EXERCISE DESCRIPTION
Once you have read the data below, please repeat all of it exactly.

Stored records
◇ ◇ ◇ ◇

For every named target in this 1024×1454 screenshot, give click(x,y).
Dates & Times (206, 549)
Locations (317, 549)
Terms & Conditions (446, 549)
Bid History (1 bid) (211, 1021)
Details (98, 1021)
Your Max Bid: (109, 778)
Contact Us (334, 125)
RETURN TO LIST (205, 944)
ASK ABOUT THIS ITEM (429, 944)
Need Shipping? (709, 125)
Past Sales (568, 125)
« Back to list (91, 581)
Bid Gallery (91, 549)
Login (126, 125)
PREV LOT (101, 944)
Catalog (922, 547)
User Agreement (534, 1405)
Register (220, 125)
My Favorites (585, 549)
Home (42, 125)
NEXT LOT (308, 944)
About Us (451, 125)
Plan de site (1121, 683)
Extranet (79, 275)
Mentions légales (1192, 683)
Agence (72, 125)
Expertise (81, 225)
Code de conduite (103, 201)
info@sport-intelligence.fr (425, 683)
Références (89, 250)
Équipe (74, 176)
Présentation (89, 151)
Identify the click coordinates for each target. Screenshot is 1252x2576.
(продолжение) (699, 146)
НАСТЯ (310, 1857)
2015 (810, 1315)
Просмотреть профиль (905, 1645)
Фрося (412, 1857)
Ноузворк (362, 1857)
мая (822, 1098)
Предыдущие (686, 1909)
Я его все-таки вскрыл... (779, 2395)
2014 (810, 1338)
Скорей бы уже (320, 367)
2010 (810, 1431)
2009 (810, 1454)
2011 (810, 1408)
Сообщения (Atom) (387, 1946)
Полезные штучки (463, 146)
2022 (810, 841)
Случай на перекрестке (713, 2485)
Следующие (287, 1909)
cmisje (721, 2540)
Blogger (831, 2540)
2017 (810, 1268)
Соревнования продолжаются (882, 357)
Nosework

◇ ◇ ◇ ◇

ANSWER SECTION
For every named target in this 1024×1454 screenshot, give click(x,y).
Dates & Times (206, 549)
Locations (317, 549)
Terms & Conditions (446, 549)
Bid History (1 bid) (211, 1021)
Details (98, 1021)
Your Max Bid: (109, 778)
Contact Us (334, 125)
RETURN TO LIST (205, 944)
ASK ABOUT THIS ITEM (429, 944)
Need Shipping? (709, 125)
Past Sales (568, 125)
« Back to list (91, 581)
Bid Gallery (91, 549)
Login (126, 125)
PREV LOT (101, 944)
Catalog (922, 547)
User Agreement (534, 1405)
Register (220, 125)
My Favorites (585, 549)
Home (42, 125)
NEXT LOT (308, 944)
About Us (451, 125)
Plan de site (1121, 683)
Extranet (79, 275)
Mentions légales (1192, 683)
Agence (72, 125)
Expertise (81, 225)
Code de conduite (103, 201)
info@sport-intelligence.fr (425, 683)
Références (89, 250)
Équipe (74, 176)
Présentation (89, 151)
Identify the click coordinates for each target. Screenshot is 1252x2576.
(продолжение) (699, 146)
НАСТЯ (310, 1857)
2015 (810, 1315)
Просмотреть профиль (905, 1645)
Фрося (412, 1857)
Ноузворк (362, 1857)
мая (822, 1098)
Предыдущие (686, 1909)
Я его все-таки вскрыл... (779, 2395)
2014 (810, 1338)
Скорей бы уже (320, 367)
2010 (810, 1431)
2009 (810, 1454)
2011 (810, 1408)
Сообщения (Atom) (387, 1946)
Полезные штучки (463, 146)
2022 (810, 841)
Случай на перекрестке (713, 2485)
Следующие (287, 1909)
cmisje (721, 2540)
Blogger (831, 2540)
2017 (810, 1268)
Соревнования продолжаются (882, 357)
Nosework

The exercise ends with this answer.